_Information_
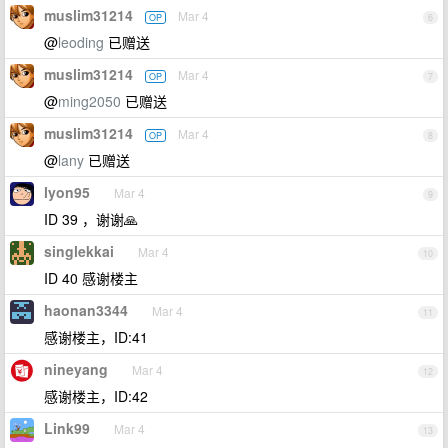
muslim31214
Mar 4
OP
6
@
leoding
已赠送
muslim31214
Mar 4
OP
7
@
ming2050
已赠送
muslim31214
Mar 4
OP
8
@
lany
已赠送
lyon95
Mar 4
9
ID 39 ，谢谢🙏
singlekkai
Mar 4
10
ID 40 感谢楼主
haonan3344
Mar 4
11
感谢楼主，ID:41
nineyang
Mar 4
12
感谢楼主，ID:42
Link99
Mar 4
13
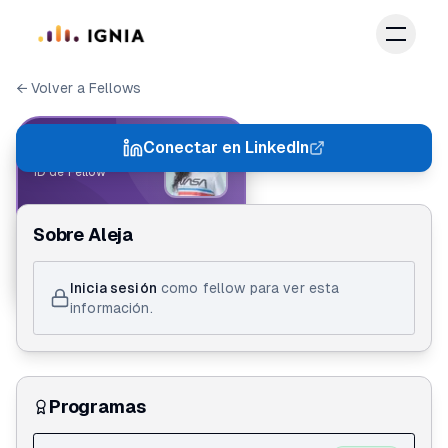
Saltar al contenido principal
← Volver a Fellows
IGNIA FELLOW
Conectar en LinkedIn
ID de Fellow
Aleja Henao
Sobre
Aleja
Action Lab 1.0
Inicia sesión
como fellow para ver esta
información.
Programas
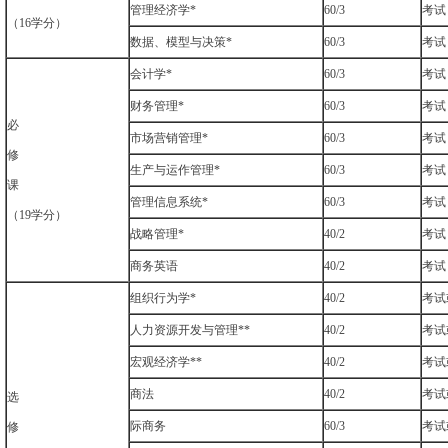
管理经济学*
60/3
考试
（16学分）
数据、模型与决策*
60/3
考试
会计学*
60/3
考试
财务管理*
60/3
考试
必
市场营销管理*
60/3
考试
修
生产与运作管理*
60/3
考试
课
管理信息系统*
60/3
考试
（19学分）
战略管理*
40/2
考试
商务英语
40/2
考试
组织行为学*
40/2
考试
人力资源开发与管理**
40/2
考试
宏观经济学**
40/2
考试
商法
40/2
考试
选
际商务
60/3
考试
修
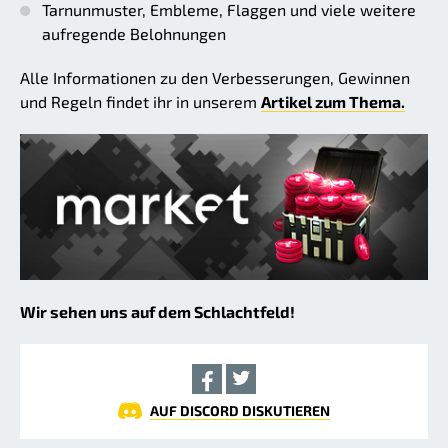
Tarnunmuster, Embleme, Flaggen und viele weitere
aufregende Belohnungen
Alle Informationen zu den Verbesserungen, Gewinnen
und Regeln findet ihr in unserem
Artikel zum Thema.
Wir sehen uns auf dem Schlachtfeld!
AUF DISCORD DISKUTIEREN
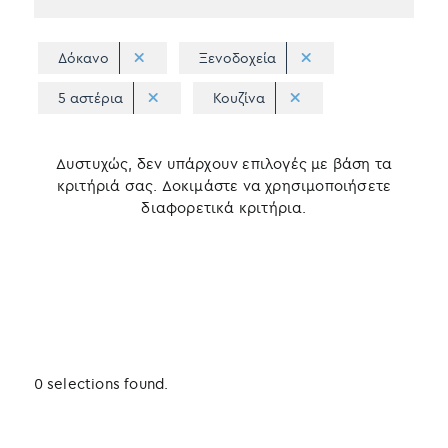
Δόκανο
Ξενοδοχεία
5 αστέρια
Κουζίνα
Δυστυχώς, δεν υπάρχουν επιλογές με βάση τα
κριτήριά σας. Δοκιμάστε να χρησιμοποιήσετε
διαφορετικά κριτήρια.
0 selections found.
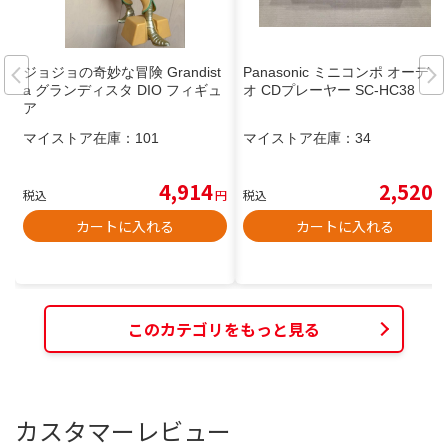
ジョジョの奇妙な冒険 Grandist
Panasonic ミニコンポ オーディ
a グランディスタ DIO フィギュ
オ CDプレーヤー SC-HC38
ア
マイストア在庫：
101
マイストア在庫：
34
4,914
2,520
税込
円
税込
円
カートに入れる
カートに入れる
このカテゴリをもっと見る
カスタマーレビュー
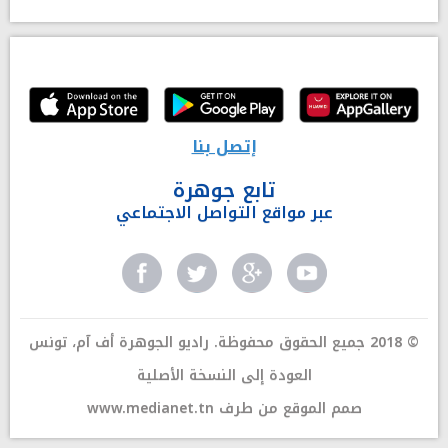
إتصل بنا
تابع جوهرة
عبر مواقع التواصل الاجتماعي
© 2018 جميع الحقوق محفوظة. راديو الجوهرة أف آم، تونس
العودة إلى النسخة الأصلية
صمم الموقع من طرف
www.medianet.tn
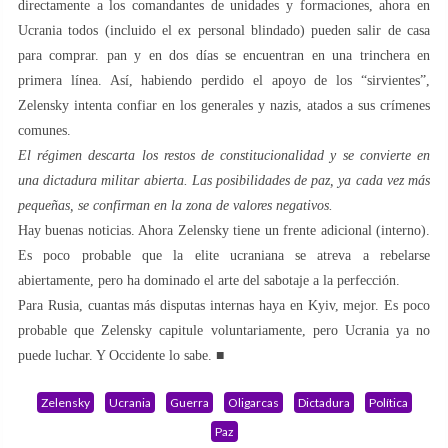
directamente a los comandantes de unidades y formaciones, ahora en
Ucrania todos (incluido el ex personal blindado) pueden salir de casa
para comprar. pan y en dos días se encuentran en una trinchera en
primera línea. Así, habiendo perdido el apoyo de los “sirvientes”,
Zelensky intenta confiar en los generales y nazis, atados a sus crímenes
comunes.
El régimen descarta los restos de constitucionalidad y se convierte en
una dictadura militar abierta. Las posibilidades de paz, ya cada vez más
pequeñas, se confirman en la zona de valores negativos.
Hay buenas noticias. Ahora Zelensky tiene un frente adicional (interno).
Es poco probable que la elite ucraniana se atreva a rebelarse
abiertamente, pero ha dominado el arte del sabotaje a la perfección.
Para Rusia, cuantas más disputas internas haya en Kyiv, mejor. Es poco
probable que Zelensky capitule voluntariamente, pero Ucrania ya no
puede luchar. Y Occidente lo sabe. ■
Zelensky
Ucrania
Guerra
Oligarcas
Dictadura
Política
Paz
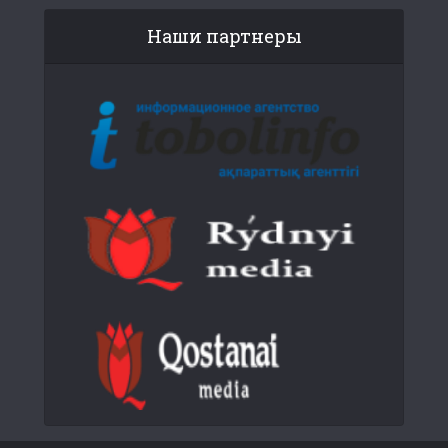
Наши партнеры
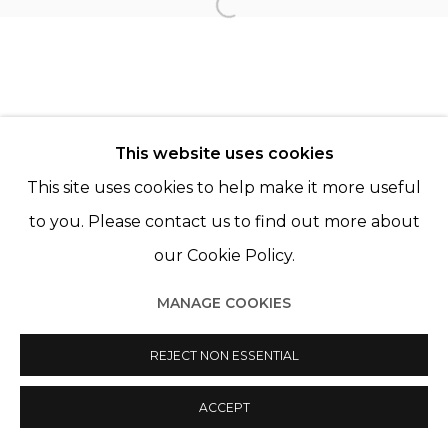
Open a larger version of th
Manage cookies
© 2022 LES FILLES DU CALVAIRE
SITE BY ARTLOGIC
This website uses cookies
This site uses cookies to help make it more useful
to you. Please contact us to find out more about
our Cookie Policy.
MANAGE COOKIES
REJECT NON ESSENTIAL
ACCEPT
PARTAGER
ENQUIRE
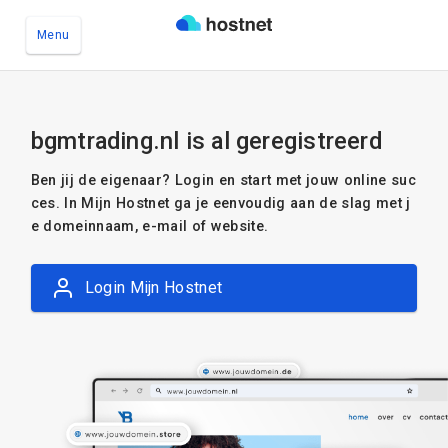
Menu
Ga naar de hoofdinhoud
bgmtrading.nl is al geregistreerd
Ben jij de eigenaar? Login en start met jouw online suc
ces. In Mijn Hostnet ga je eenvoudig aan de slag met j
e domeinnaam, e-mail of website.
Login Mijn Hostnet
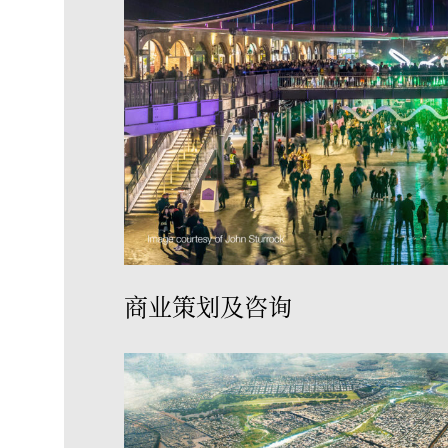
商业策划及咨询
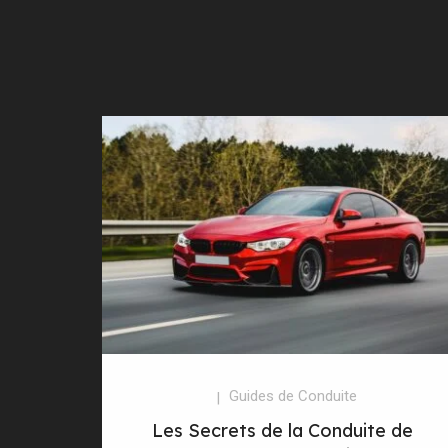
Guides de Conduite
Les Secrets de la Conduite de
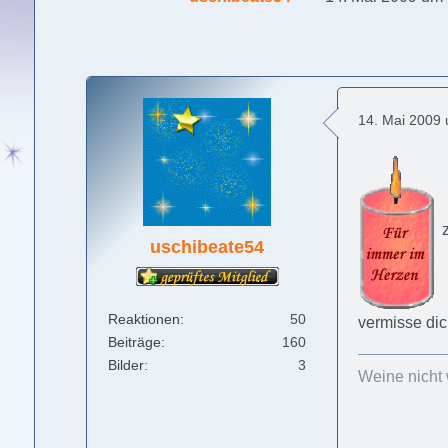
14. Mai 2009
z
uschibeate54
Reaktionen
50
vermisse di
Beiträge
160
Bilder
3
Weine nicht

_Your goal_
How many lines in the entries above include the string "Conduite"? Please answer with that number and nothing more.

_Answer space_
2